Organizations are living organisms – people inside are connected by an established culture and they all move the organization together. Trying to influence this established culture is a difficult undertaking. In the last couple of years, I have been working in organizations, each being at different level of becoming agile and adopting Agile mindset:

  • such, implementing successfully Agile mindset & practices;
  • such, being successful in being agile until another culture interferes;
  • such, using waterfall model and believing the world is almost static and changes slowly.

In this post I have collected some patterns I have seen (both from my own experience and from others) that cause troubles to organization trying to become agile. I don’t claim this is an exhaustive list, but rather want to share what I have seen most often happen in such organizations. Here I assume the management has bought the idea of implementing Agile practices and work in that direction, because if there is no support, all initiatives would die early. You are very welcome to share your experience in the comments below; I will be happy to see that.

You try to plan everything upfront

One of the reasons why the Agile movement became popular, is the need of living as an organization in a dynamic world, where things change at a high pace daily. By using small iterations, organizations can move slowly ahead, get back and rethink things, and react to new trends when they arise. Making big plans upfront ties organizations and what usually happens is they spend time on things that become irrelevant later, because of the moving trends and behaviors. This doesn’t mean organization shouldn’t have a vision for the following couple of years, though, but they should be ready to adjust their plans constantly as they progress in the time.

You prefer writing e-mails than talking to each other directly

Research shows that talking verbally is more efficient than in a written form. Using your voice and your body language enriches the context of the conversation and allows both parties to understand each other better. I know it may be tiring to stand up from your desk and go to your colleague, but the effort is worth on the long run. E-mails are fine when you have already talked in person.

You write documentation for the sake of documentation

Writing documentation ensures your project has history. Like in school, when you read history, you get an (even bare) idea why things have ended up the way you see them today. What I usually see is two extremes: organizations writing too little documentation and others writing too much. The problem with documentation is it gets out of date the moment you stop writing it. Your project tends to evolve faster than you have time to go back and make sure all documents reflect the most recent state. It is important to find a golden mean for your organization. Be prepared to challenge everyone who asks you for tons of documents without providing a reasonable argument.

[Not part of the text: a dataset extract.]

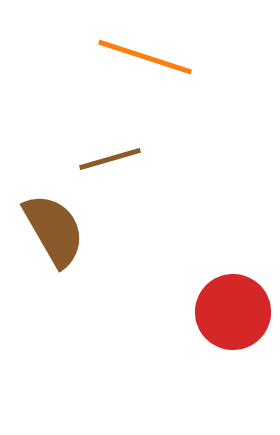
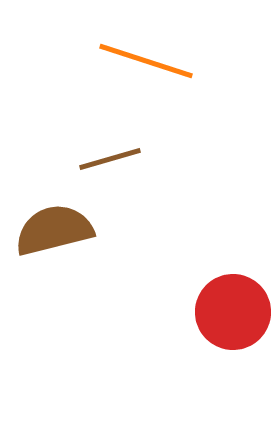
orange line: moved 1 px right, 4 px down
brown semicircle: rotated 74 degrees counterclockwise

You do not deploy often to a production environment

While the other points are general, this one is mainly related to IT organization. The purpose of software is to be used by its end-users. When developers put effort in developing systems, they want to push the result of their work to the end-users as fast as possible. In reality this push is delayed by other processes – testing and QA, legal inspections, internal and external policies, etc. The problem is that developers are always busy and they continue working on other tasks. At some point you get a big package to deploy to your production environment. Statistically seen there is a bigger chance for an error when deploying a bigger package, than a smaller one. I become personally worried every time a big package has to be deployed, in spite of the automated pipeline we have implemented. Furthermore, if an error occurs after the deployment, chances are it will take you longer time to find the cause and fix it.

You do not seek input from your end-users

You do work, because it gives value to someone. But if you don’t seek feedback from your end-users, you will never deliver decent value to them. I have seen organizations being so focused on implementing and delivering their list of features, that they forget about asking their end-users: “Do you find any value in this?” This usually happens, because such organizations have upfront defined big lists of things to do and they don’t spend enough time to look at what they have produced and to make it better. One of the Agile practices is using small iterations to help you look back and assess your product: “Can we make it better?”